Well-posedness issues on the periodic modified Kawahara equation

Abstract

This paper is concerned with the Cauchy problem of the modified Kawahara equation (posed on $\mathbb{T}$), which is well-known as a model of capillary-gravity waves in an infinitely long canal over a flat bottom in a long wave regime [26]. We show in this paper some well-posedness results, mainly the global well-posedness in $L^2(\mathbb{T})$. The proof basically relies on the idea introduced in Takaoka-Tsutsumi's works [60,69], which weakens the non-trivial resonance in the cubic interactions (a kind of smoothing effect) for the local result, and the global well-posedness result immediately follows from $L^2$ conservation law.
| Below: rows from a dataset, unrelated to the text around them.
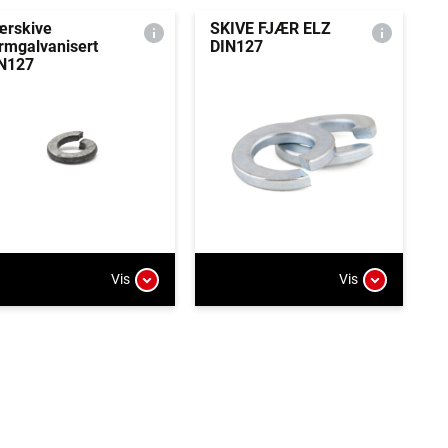
ærskive
SKIVE FJÆR ELZ
rmgalvanisert
DIN127
N127
Vis
Vis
An immediate application of Takaoka-Tsutsumi's idea is available only in $H^s(\mathbb{T})$, $s>0$, due to the lack of $L^4$-Strichartz estimate for arbitrary $L^2$ data, a slight modification, thus, is needed to attain the local well-posedness in $L^2(\mathbb{T})$. This is the first low regularity (global) well-posedness result for the periodic modified Kwahara equation, as far as we know. A direct interpolation argument ensures the unconditional uniqueness in $H^s(\mathbb{T})$, $s>\frac{1}{2}$, and as a byproduct, we show the weak ill-posedness below $H^{\frac{1}{2}}(\mathbb{T})$, in the sense that the flow map fails to be uniformly continuous.